Increasingly we live in different worlds, the left and the right: we haven't spoken the same language for some time, but now, we don't even seem to read the same language.
OI'M A YANKEE-BLEEDIN'-DOODLE-DANDY, MATE! Andrew Sullivan's a piece of work, isn't he? Today he's calling out traitors again. In his current dishonor roll, he equates Nicholas de Genova (whose comments at Columbia are, if reported correctly, genuinely anti-American) with The New York Times.

Let's see. De Genova wished for a million Mogadishus. The Times reports news comprehensively, and has never, to my knowledge, wished aloud that Saddam would win so much as a battle. The paper's headline today reads, "Infantry Attacks Baghdad Defense With First Probes" -- subheads: "Slower Pace, Not a Pause," "Armor Advancing," and "Army and Marines Take on Republican Guard to Shape Big Fight." Not a Mogadishu in sight.

Yet Sullivan characterizes this as "a paper whose editors have already assumed -- or can barely conceal the conjecture -- that the war is lost

Yeah, if they were real Americans, they'd be running New York Post-style "Wipeout!" headlines, not this nuanced shit.

The Times has about seventy thousand Pulitzers, bureaus in every corner of the world, and a reportorial and editorial staff that is the envy of every newsgathering organization on the planet. Sullivan ceaselessly complains that they aren't giving him gigs. Bias may not be the reason, Andy.

Sunday, March 30, 2003

PUT IN MY PLACE. Sasha & Andrew's Roundtable pointed to this "Which Band Member Are You?" quiz, so I went and took it. The result you see here. I started out as a guitarist and lead singer, but the past few years of holding down the bottom for Lach have apparently mutated my personality. (It's easy for anyone familiar with musicians, or musician jokes, to see which way the test responses would lead, and I must say that had I taken the quiz in my chandelier-swinging six-string days, I certainly would have obtained a different result.)

Like Peter Boyle said in Taxi Driver, a man does a thing and then he becomes what he does. I'm not sure I believe in destiny, but today more than yesterday I do believe in habit.
TRICKLE-DOWN DIVISIVENESS. Fight the real enemy, cries Andrew Sullivan: "The day of reckoning is not just coming for Saddam Hussein. It's coming for the anti-war movement."

Further down, Sullivan advises on "what the anti-war movement must do now if it is to regain credibility." If his ultimate goal is to give millions of his fellow Americans the Saddam Hussein treatment, why would they listen to him?
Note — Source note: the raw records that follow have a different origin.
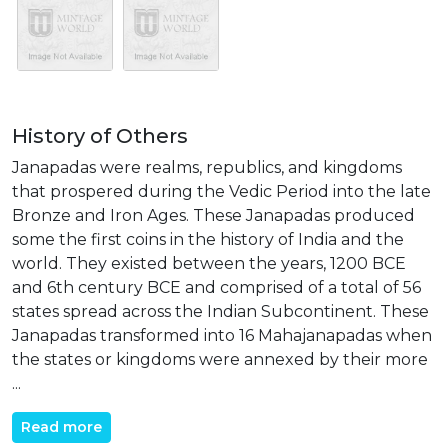
History of Others
Janapadas were realms, republics, and kingdoms
that prospered during the Vedic Period into the late
Bronze and Iron Ages. These Janapadas produced
some the first coins in the history of India and the
world. They existed between the years, 1200 BCE
and 6th century BCE and comprised of a total of 56
states spread across the Indian Subcontinent. These
Janapadas transformed into 16 Mahajanapadas when
the states or kingdoms were annexed by their more
...
Read more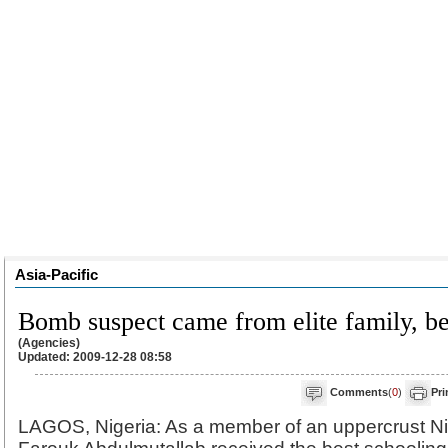
Asia-Pacific
Bomb suspect came from elite family, be
(Agencies)
Updated: 2009-12-28 08:58
Comments
(
0
)
Pri
LAGOS, Nigeria: As a member of an uppercrust Ni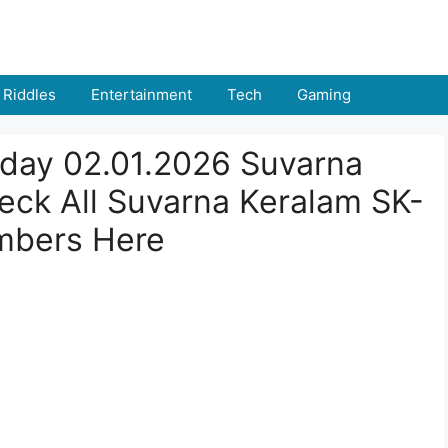
Riddles
Entertainment
Tech
Gaming
oday 02.01.2026 Suvarna
ck All Suvarna Keralam SK-
mbers Here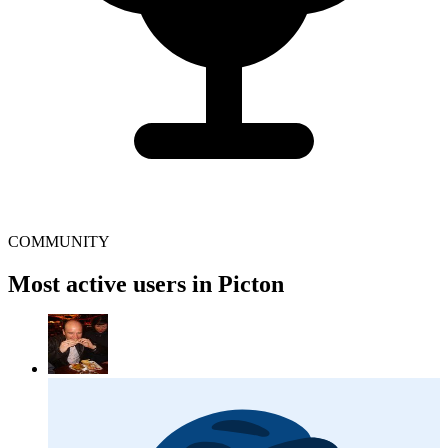
COMMUNITY
Most active users in Picton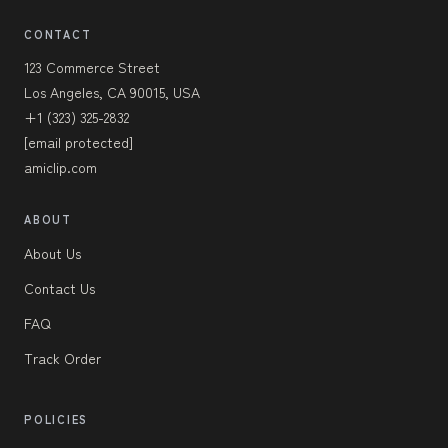
CONTACT
123 Commerce Street
Los Angeles, CA 90015, USA
+1 (323) 325-2832
[email protected]
amiclip.com
ABOUT
About Us
Contact Us
FAQ
Track Order
POLICIES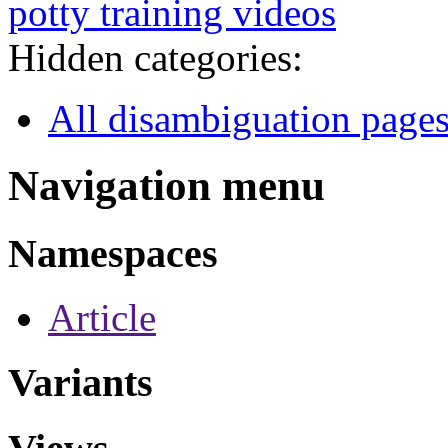
potty training videos
Hidden categories:
All disambiguation page
Navigation menu
Namespaces
Article
Variants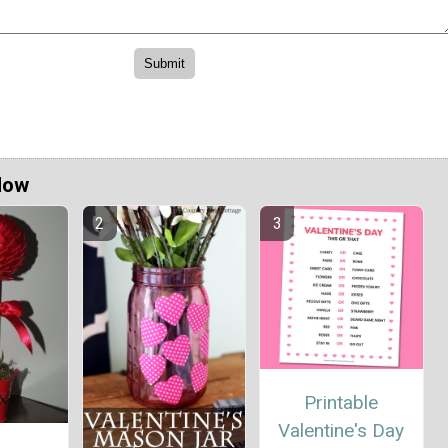
Now
Printable
Valentine's Day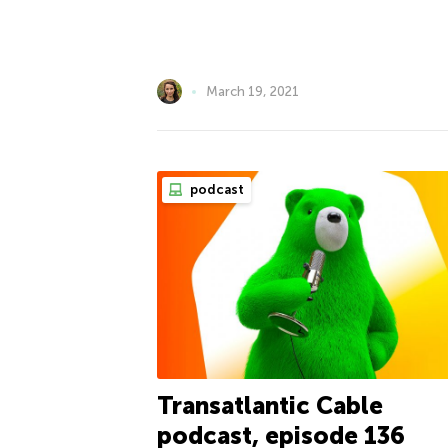
March 19, 2021
podcast
Transatlantic Cable
podcast, episode 136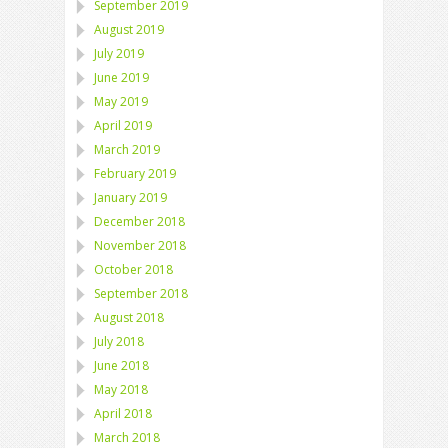
September 2019
August 2019
July 2019
June 2019
May 2019
April 2019
March 2019
February 2019
January 2019
December 2018
November 2018
October 2018
September 2018
August 2018
July 2018
June 2018
May 2018
April 2018
March 2018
In Saturday's New York Post, Adam Brodsky writes, "When the big bombs went off in Baghdad on the first night of this war, I felt like beating my chest." He explains: "It tells the world -- in the only language it understands -- that America will defend itself." (emphasis mine)

Intelligent people can disagree about the war on Iraq, but in the war of a handful of American conservatives against pretty much everyone else on the planet, it would appear the sides have been chosen for us. "With us or against us" is having a most ominous trickle-down effect.

THAT TODDLIN' TOWN. My post on Chicago at the Alicublog Archive (soon to be a major motion picture, released directly to Super-8) prompted this response from my filmmaker buddy Steve Baker of Dallas:

I remember being there for a few weeks in the late '70s. I stayed at the
downtown residential "Y" for $4 a night. Very low-budget tourist wanderings
on my part: jazz bars, Polish restaurants, earnest theater, Heileman Old
Style on tap everywhere (pretty shitty beer, actually), and just taking up
the streets and skyline and lake.

I had a feeling that I could like it there very much.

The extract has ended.